The Supreme Court's decision on the 2010 healthcare law may result in what appears to be a fiscal windfall for the federal government. But it would be a grave mistake for lawmakers to react to illusory savings with real new spending.
To illustrate this point, let's look at a few of the possible Supreme Court rulings—and their projected fiscal consequences.
The simplest decisions would be for the court to either uphold the legislation in its entirety, or to completely overturn it.
In the case of full implementation, federal spending is projected to increase by $1.15 trillion in the next 10 years and deficits to increase by at least $340 billion. Accordingly, in the case of the law being wholly struck down, spending will be $1.15 trillion lower over the next 10 years, and deficits would be $340 billion lower than if the law had been allowed to go into full effect.

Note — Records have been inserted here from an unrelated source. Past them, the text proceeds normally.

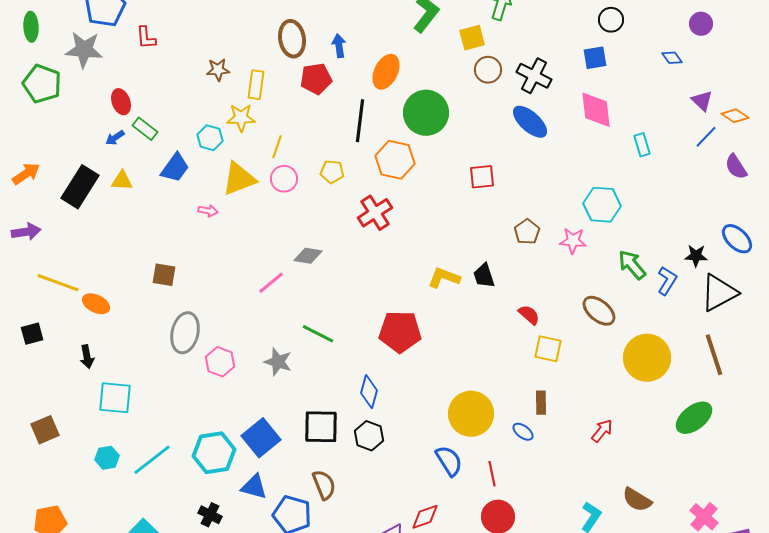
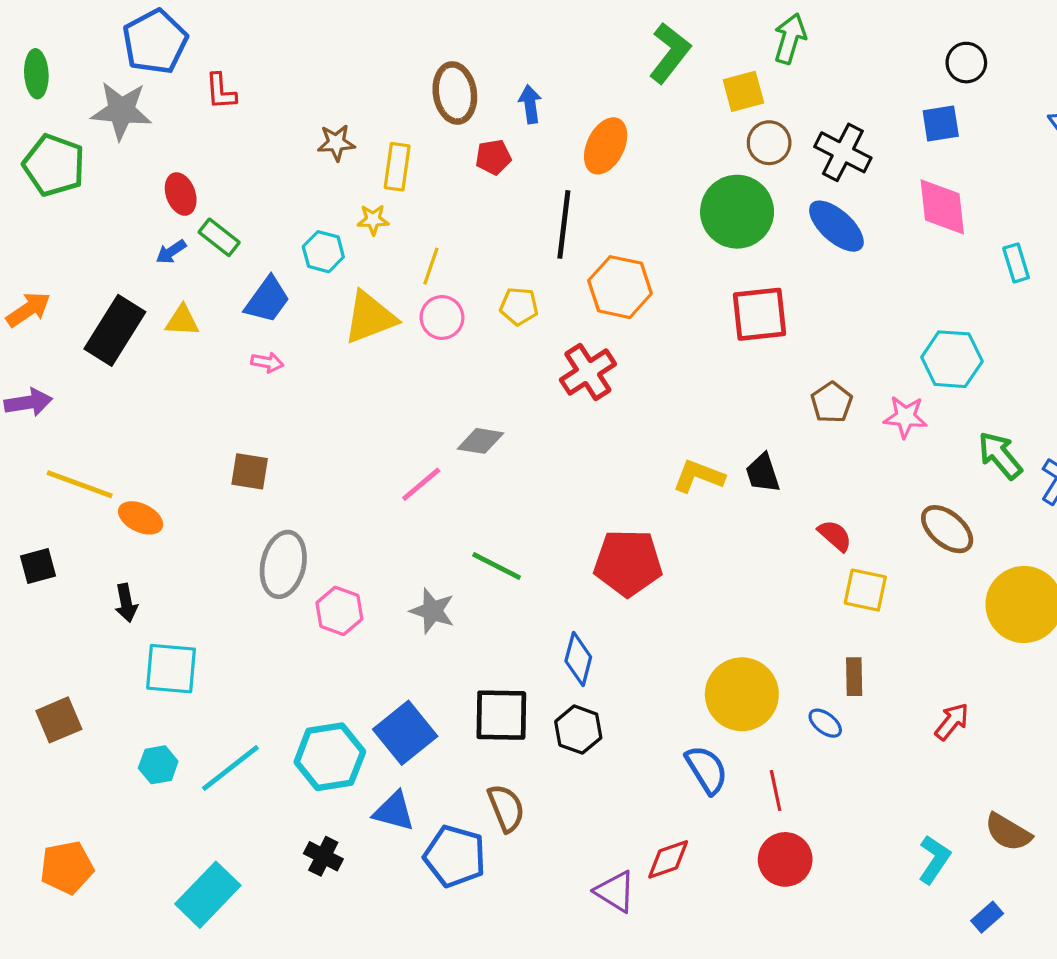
red pentagon: (316, 79) -> (493, 157), size x0.7
green circle: (426, 113) -> (737, 212), moved
yellow star: (241, 118) -> (373, 220), size x0.7
red square: (482, 177) -> (759, 314), size x1.4
pink arrow: (208, 211) -> (267, 362), moved

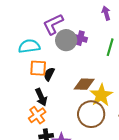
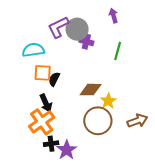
gray circle: (66, 40) -> (77, 29), moved
yellow star: (101, 95) -> (108, 101), size x0.7
orange cross: (37, 115) -> (42, 122), size x1.4

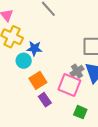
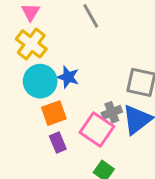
blue star: (34, 48) -> (68, 77), moved
cyan circle: (24, 61) -> (40, 81), size x1.5

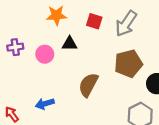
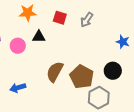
gray arrow: (126, 24) -> (87, 20), size x0.7
brown pentagon: (128, 64) -> (82, 77), moved, turned -30

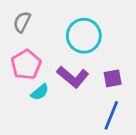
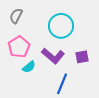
blue line: (111, 115) -> (62, 84), moved

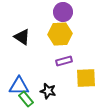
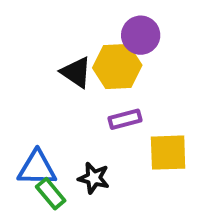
purple circle: (63, 12) -> (141, 35), moved
black triangle: (22, 37) -> (76, 72), moved

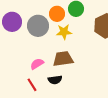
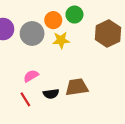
brown trapezoid: (63, 59) -> (77, 87), moved

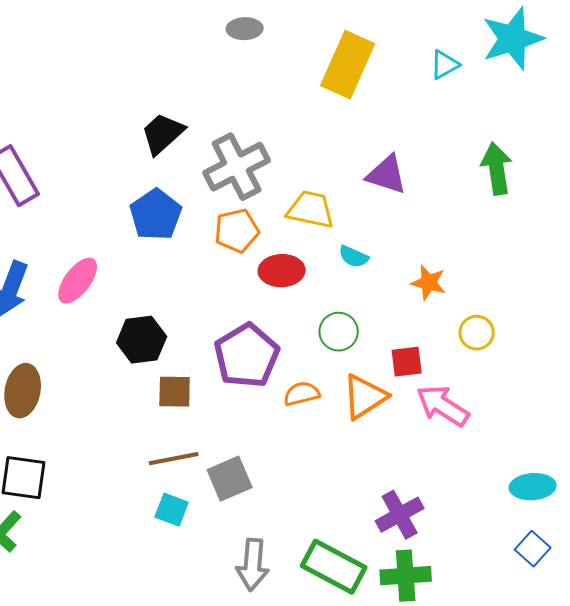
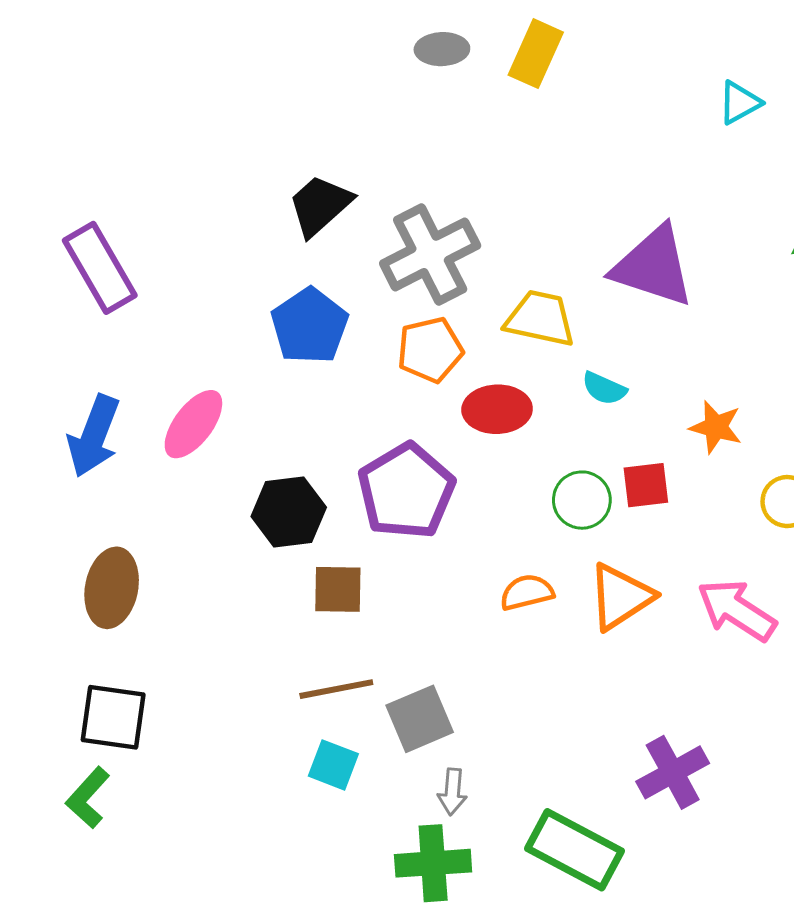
yellow rectangle: (348, 65) -> (536, 54), moved, size x0.7
purple triangle: (387, 175) -> (653, 266), size x1.4
purple pentagon: (247, 356) -> (406, 491), moved
red square: (407, 362) -> (646, 485), moved
gray arrow: (253, 565) -> (452, 792), moved, size x0.6
green cross: (406, 576) -> (433, 863), moved

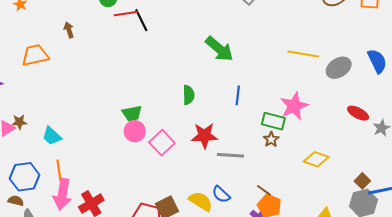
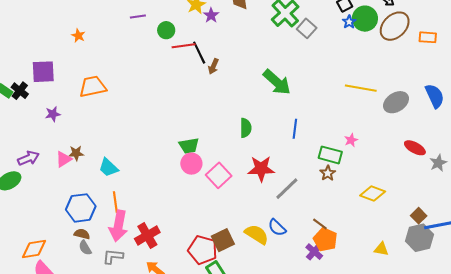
brown arrow: (69, 30) -> (213, 66), moved, turned -140
pink star: (294, 106) -> (351, 140), size x0.5
gray line: (230, 155) -> (287, 189), turned -48
brown semicircle: (16, 201) -> (82, 234), moved

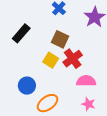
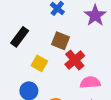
yellow square: (51, 60) -> (39, 63), moved

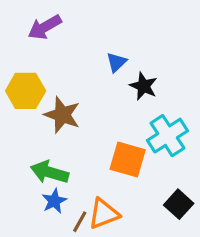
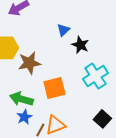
brown star: (62, 115) -> (29, 63), turned -30
orange square: (128, 160) -> (54, 88), moved, turned -30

This is not universally understood because of frequent press references to a Congressional Budget Office scoring that some have misinterpreted as meaning that the 2010 health law would reduce federal deficits. But as the Congressional Budget Office is always diligent about disclosing, this score does not evaluate the actual change in law under the 2010 statute. The effect of the actual change in law passed in 2010 is to increase deficits.
Furthermore, if the court upholds the law in its entirety, some of its most controversial cost-saving provisions may be later overridden or scaled back by Congress. In this case, it's likely that spending will increase by roughly $1.24 trillion over the next 10 years leading to a deficit increase of more than $500 billion.
Of course, the Supreme Court may only strike down parts of the law, leaving other components intact.
From the perspective of improving federal finances, a hypothetical best-case scenario would involve the court striking down most of the law's cost-increasing provisions, while allowing its cost-savings provisions to stand. While this is an attractive scenario from a fiscal perspective, the constitutional basis for such a favorable outcome is not clear based on the court's prior deliberations.
Suppose instead that only the law's health insurance purchase mandate is struck down on constitutional grounds. The Congressional Budget Office has projected that eliminating this mandate would improve federal finances by roughly $282 billion over 10 years. This would lessen the law's fiscal damage—but not by enough to make it, on net, a true fiscal gain. Moreover, this outcome might not be politically sustainable, as it would likely result in large health insurance premium increases for consumers.
Due to the quirks of Congress's scoring rules, this scenario would result in an "official" finding of a fiscal windfall for the federal government, even though in reality the healthcare law would still somewhat worsen the federal deficit. Some have suggested that this new fiscal credit be used to replace some of the sequestration spending cuts currently required under the Budget Control Act. But it would be very imprudent to spend net "savings" that arise on paper (i.e. under scorekeeping conventions) but not in reality.